Mario menciona a su padre, de 76 años, que a veces no comprende bien qué pasa pero es dueño de una sensibilidad que él heredó. Lo recuerda el día de su salida exigiendo el abrazo después de dos semanas sin verlo. Mario primero se lo negó por miedo a contagiarlo de COVID-19. Luego lo abrazó.

TENDRÁN QUE ACUSARNOS A TODOS

Tose. Tose. Tose. Cada quince minutos Mario tose. Podrían ser secuelas de la COVID-19. Él cree que son reacciones adversas al nasalferón.

“Te quedas pensando si valió la pena. Creo que sí. Tengo que sentirme orgulloso de haber participado pacíficamente de una manifestación como esta. Ninguna familia quiere poner un mártir. Yo no tengo madera de héroe”, dice. “No pertenezco a nada. Soy un cubano más, que no estaba haciendo otra cosa que ser coherente con el pensamiento martiano, que quiere lo mejor para su país, que no necesita que nadie lo convoque. Fui espontáneamente, como espontánea fue la protesta en Bejucal”.

Mario cree que no había otra manera de visibilizar el sentir de la gente, que no había nada más que decir en las redes sociales. Y se disculpa con quienes piensan distinto, pero cree “que no hay momento para las revoluciones. Se hacen y punto”.

Una hora y 40 minutos de conversación, y me disculpo por haberle hecho revivir su tragedia. Pero Mario está habituado: ha tenido que contar las historias una y otra vez. En su perfil de Facebook agradeció a amigos y a aquellos que desde el 11J no lo han dejado sentirse solo.

“Es la confirmación de que uno ha caminado limpio por la vida, ha sembrado y ha sido buen amigo”, reconoce. “He salido sin rencores, no tengo odios ni resentimientos por nadie. Quizá tenga que ver con mi formación cristiana y humana.

”Eso sí, la parte más dura que viví reafirma que hay cosas que cambiar; que el diálogo es necesario y el cambio tiene que venir desde dentro, desde todos los cubanos donde quiera que estén, sin importar cómo piensen. La Cuba que sueño no puede estar basada en odios ni venganzas: debe ser una Cuba plural y reconciliadora”. 
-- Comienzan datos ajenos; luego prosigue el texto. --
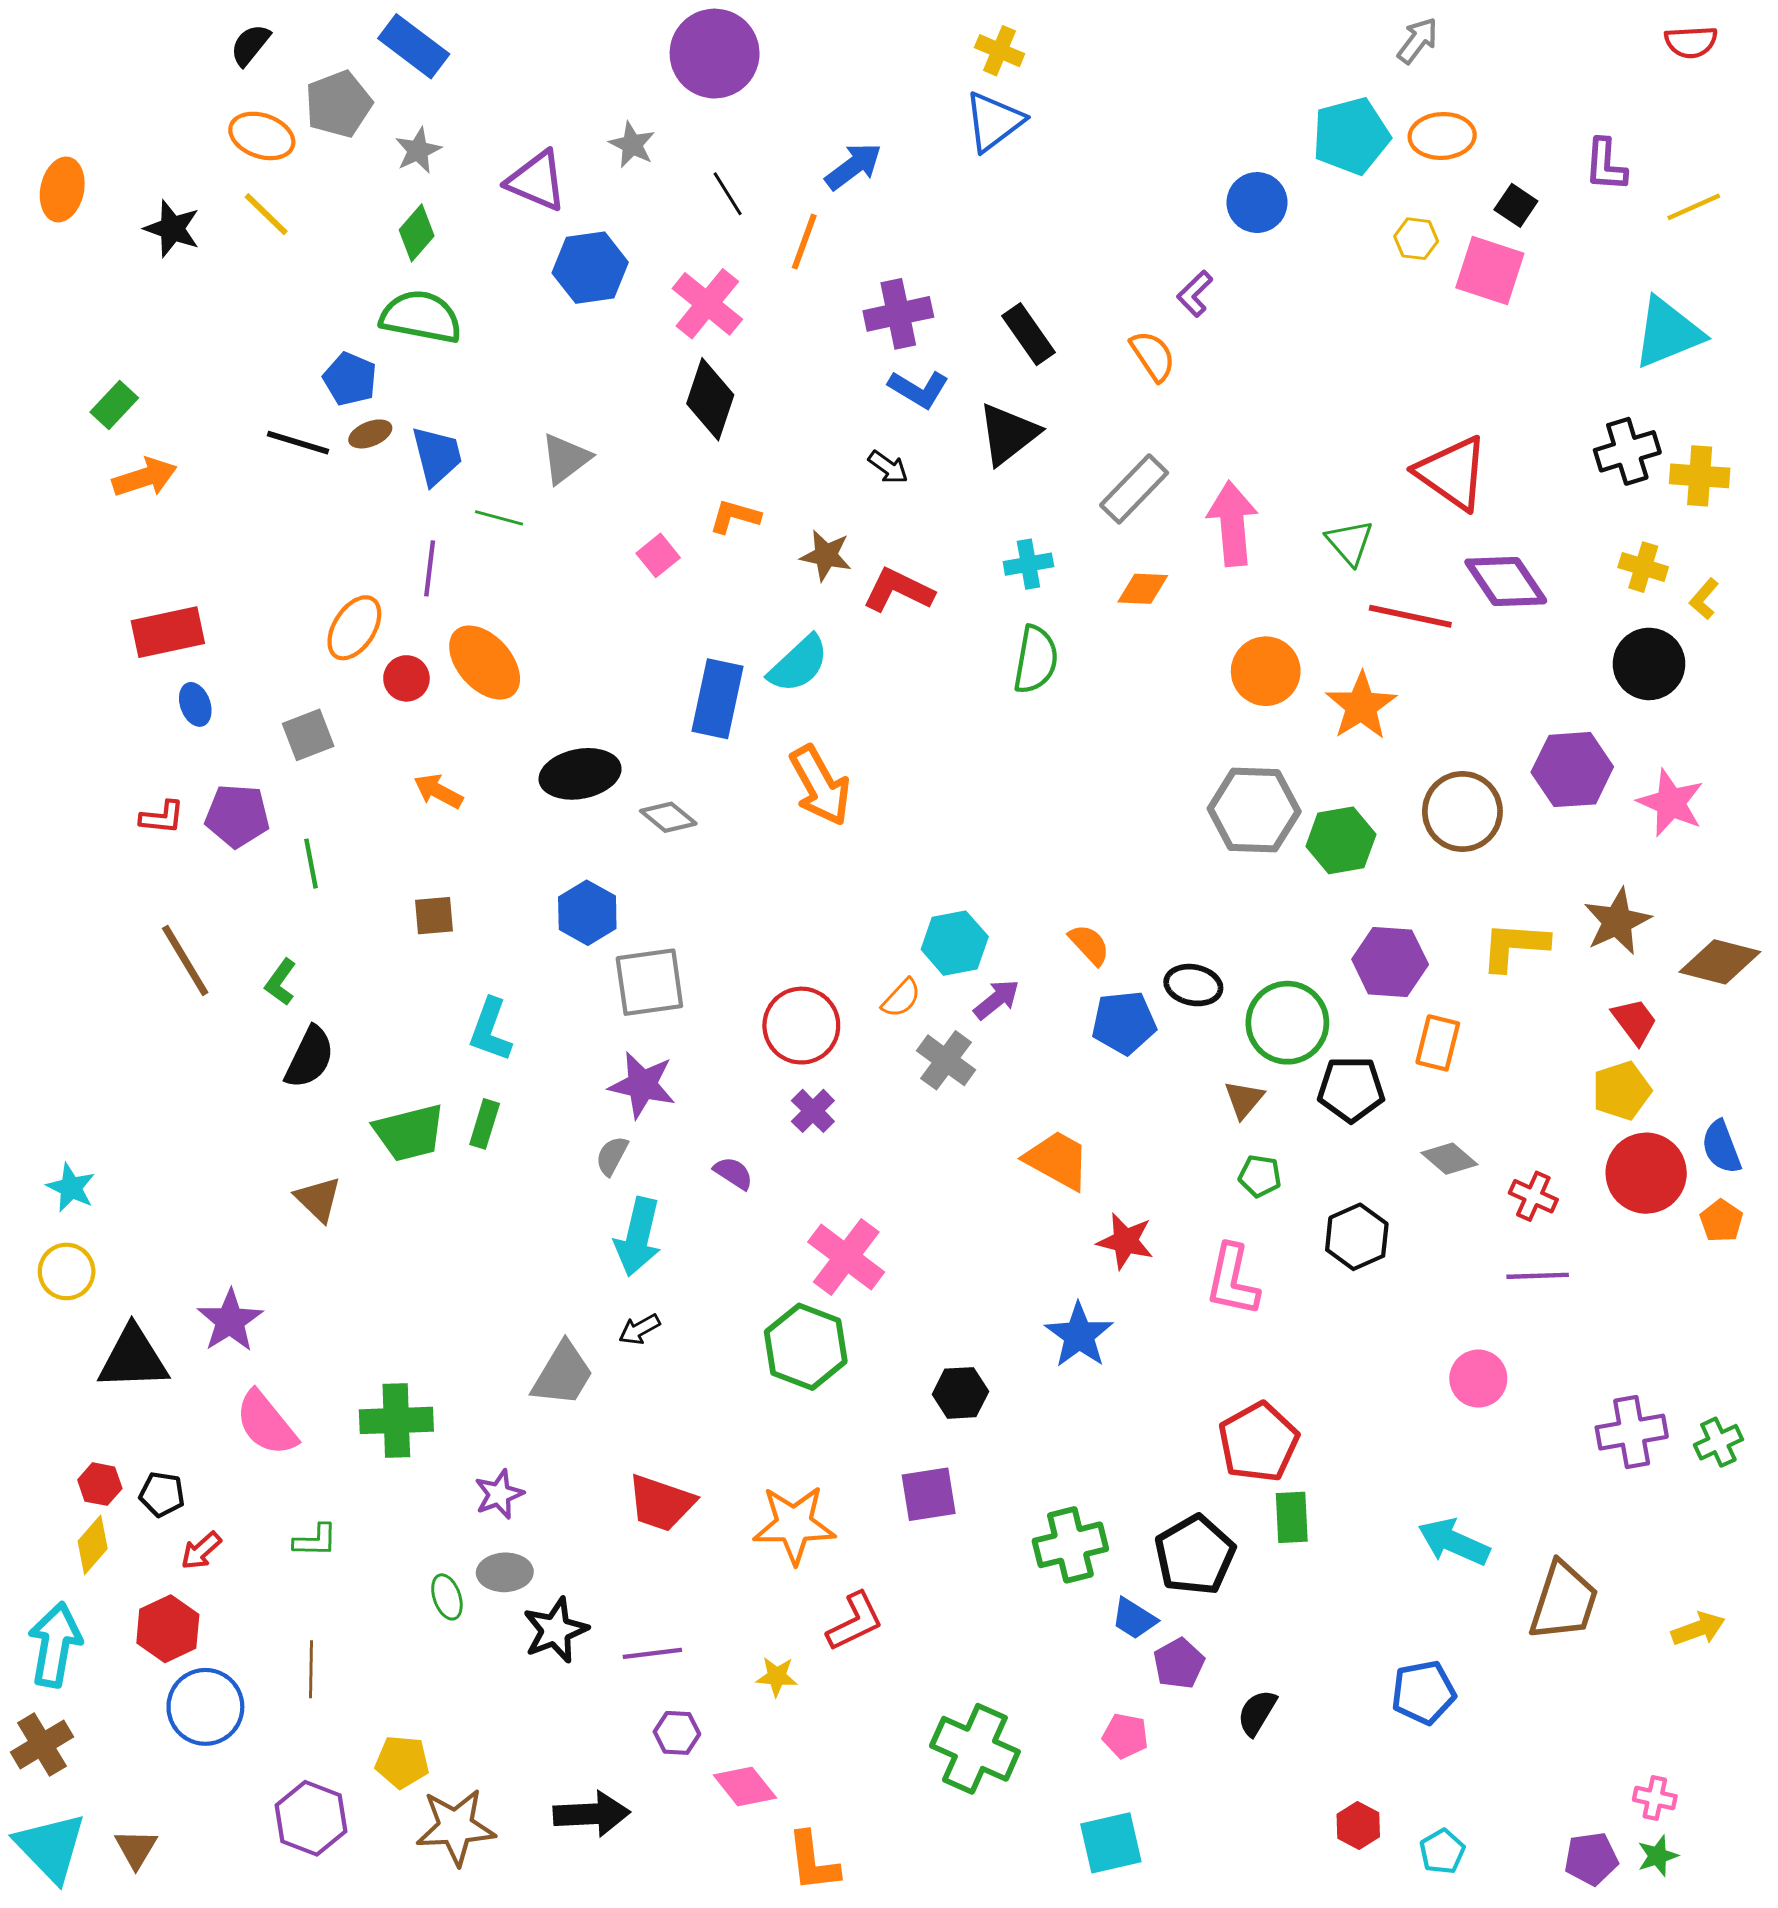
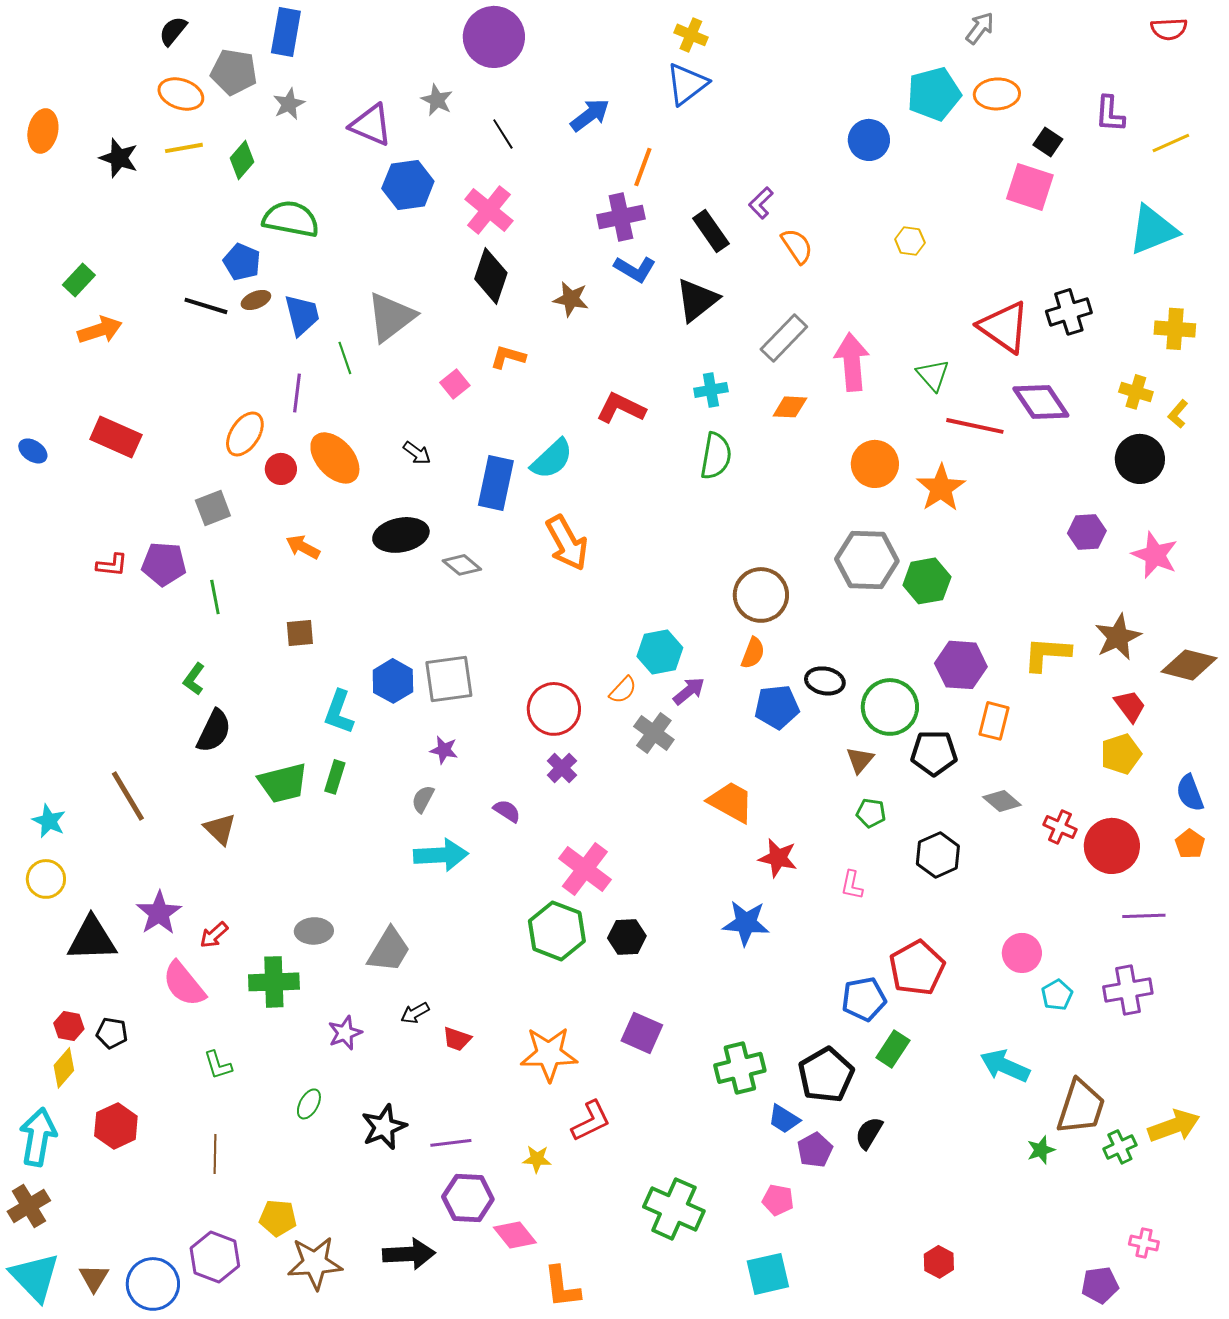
blue rectangle: (414, 46) -> (286, 32), turned 63
gray pentagon: (338, 104) -> (234, 72), turned 30
yellow line: (266, 214) -> (184, 148), turned -54
green diamond: (417, 233) -> (242, 160), moved
yellow hexagon: (1416, 239) -> (910, 241), moved
orange line: (804, 242) -> (643, 167), moved
purple L-shape: (1195, 294) -> (761, 203), moved
black cross: (1627, 451) -> (1069, 312), moved
gray triangle: (566, 459) -> (391, 317), size x1.4
black arrow: (888, 467) -> (417, 453), moved
green line: (499, 518) -> (345, 358), turned 56
brown star: (826, 555) -> (571, 299), moved
red rectangle: (168, 632) -> (116, 437), turned 36
blue ellipse: (195, 704) -> (33, 451), moved, turned -36
purple hexagon: (1572, 770) -> (1087, 532), size x0.7
brown circle: (1462, 811) -> (761, 595), moved
blue hexagon: (587, 913) -> (393, 681), moved
orange semicircle: (1089, 945) -> (753, 653), turned 64
brown line: (185, 960) -> (128, 796), moved
purple star: (642, 1085) -> (444, 750), size x0.6
red circle: (1646, 1173) -> (1112, 846), moved
cyan arrow: (638, 1237) -> (441, 855), turned -106
purple line: (1538, 1276) -> (1144, 916), moved
pink L-shape: (1232, 1280) -> (852, 885), size x0.6
black arrow: (639, 1329) -> (415, 1013), moved
blue star: (1079, 1335) -> (746, 923), turned -30
black hexagon: (960, 1393) -> (627, 937), moved
red pentagon: (1258, 1442) -> (917, 968), moved
green cross: (1718, 1442) -> (1120, 1147), moved
purple square: (929, 1494) -> (642, 1033), turned 33
red trapezoid: (661, 1503) -> (457, 1039), size x0.6
green rectangle: (1292, 1517) -> (893, 1049), turned 36
green L-shape: (315, 1541) -> (218, 1065), turned 72
red arrow: (201, 1551) -> (214, 935), moved
gray ellipse: (505, 1572) -> (314, 931), moved
green ellipse: (447, 1597) -> (309, 1104), turned 48
yellow arrow: (1698, 1629) -> (1174, 1126), size x1.4
blue pentagon: (1423, 1692) -> (864, 999), moved
blue circle: (205, 1707) -> (153, 1284), moved
black semicircle: (1257, 1713) -> (869, 1133), moved
purple hexagon: (677, 1733) -> (468, 1198), size x1.6
cyan pentagon: (1442, 1852) -> (1057, 995), moved
green star: (1658, 1856) -> (1041, 1150), moved

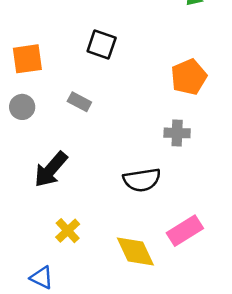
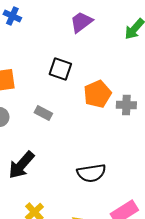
orange pentagon: (189, 77) -> (97, 94), moved
gray cross: (177, 133) -> (126, 105), moved

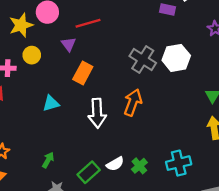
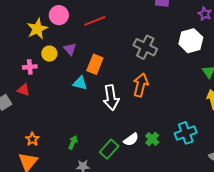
purple triangle: (69, 44) -> (70, 49), moved
white hexagon: (176, 58) -> (191, 41), moved
cyan triangle: (51, 103) -> (80, 83), moved, turned 35

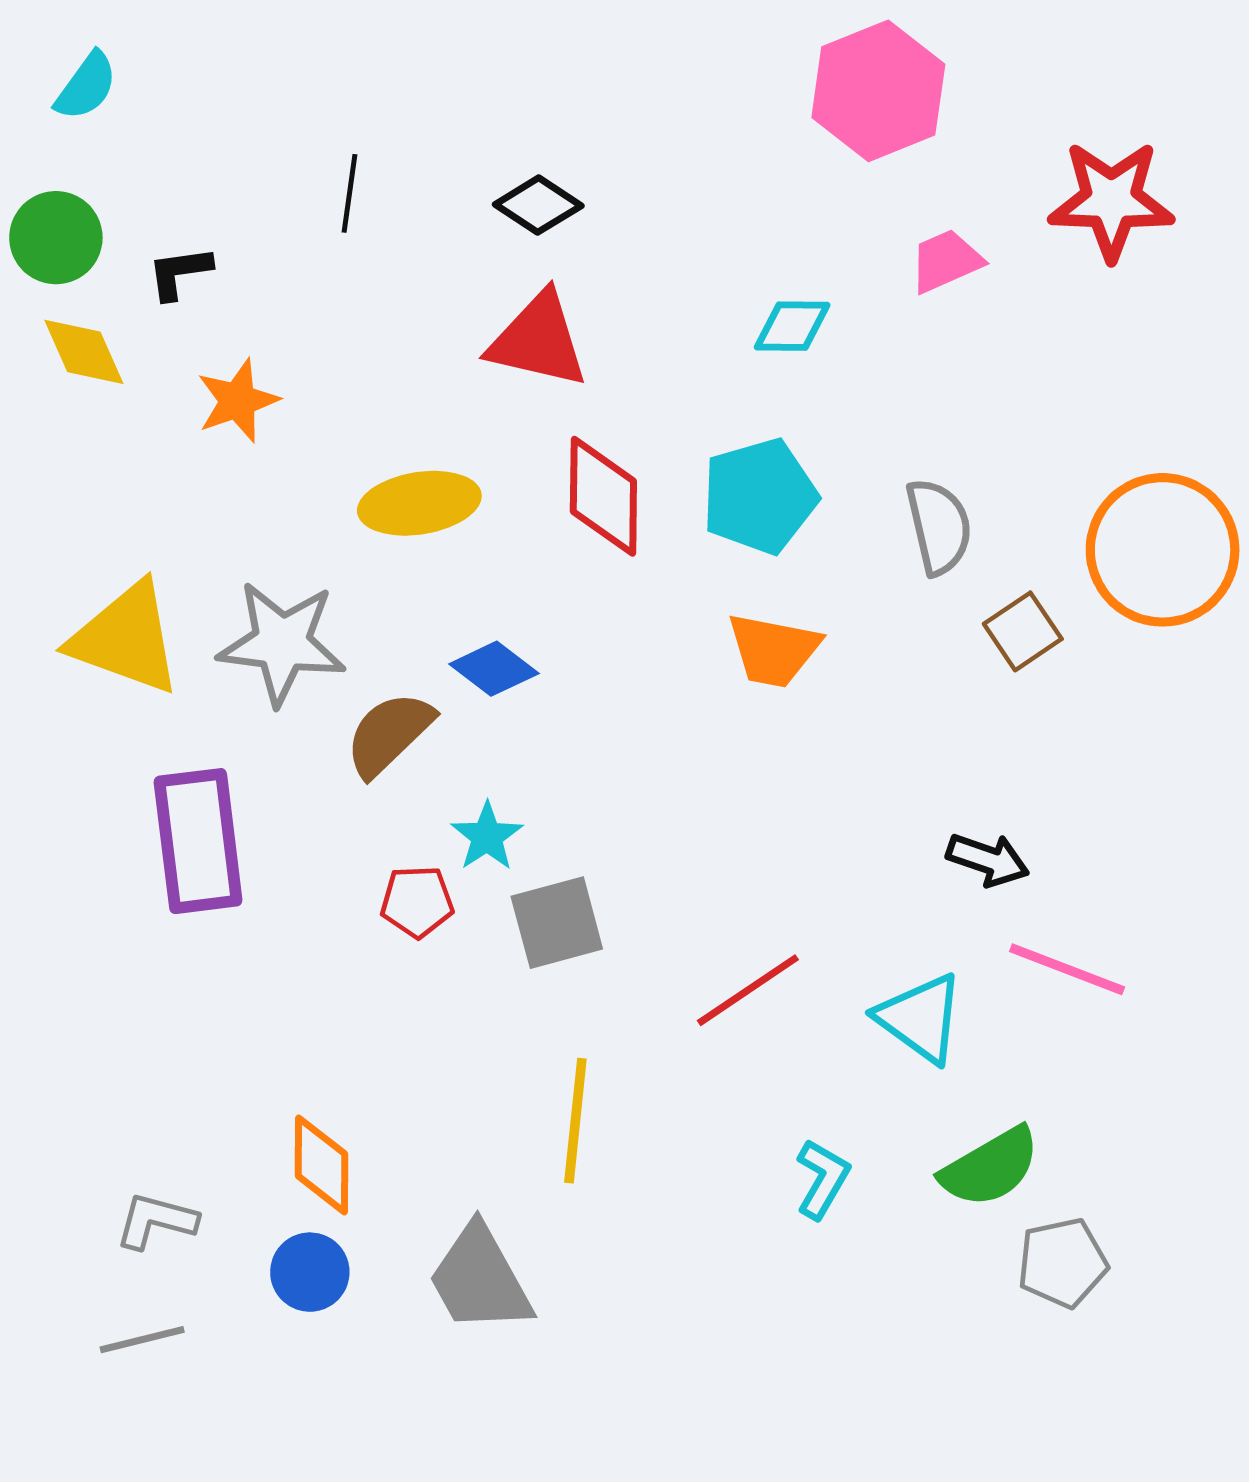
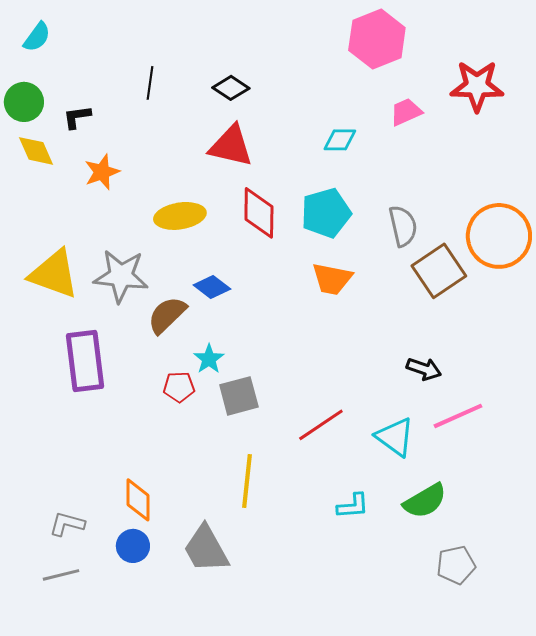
brown square: (1023, 631) -> (439, 271), size x1.6
pink line: (1067, 969) -> (458, 416), turned -45
cyan L-shape: (822, 1179) -> (353, 506), turned 56
gray pentagon: (1062, 1263) -> (456, 565), moved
En espera de lo que diga la Fiscalía, Mario no se atreve a vaticinar nada, pero conserva su esperanza y la confianza en su inocencia.

“Lo único que hice fue caminar en paz por las calles junto a un grupo de personas y gritar que queremos cambio y libertades”, reitera. “No encaré a ningún policía ni otra autoridad o persona que pensara diferente a mí. De eso es de lo único que me pueden acusar; pero como yo hay miles de cubanos: tendrán que acusarnos a todos”.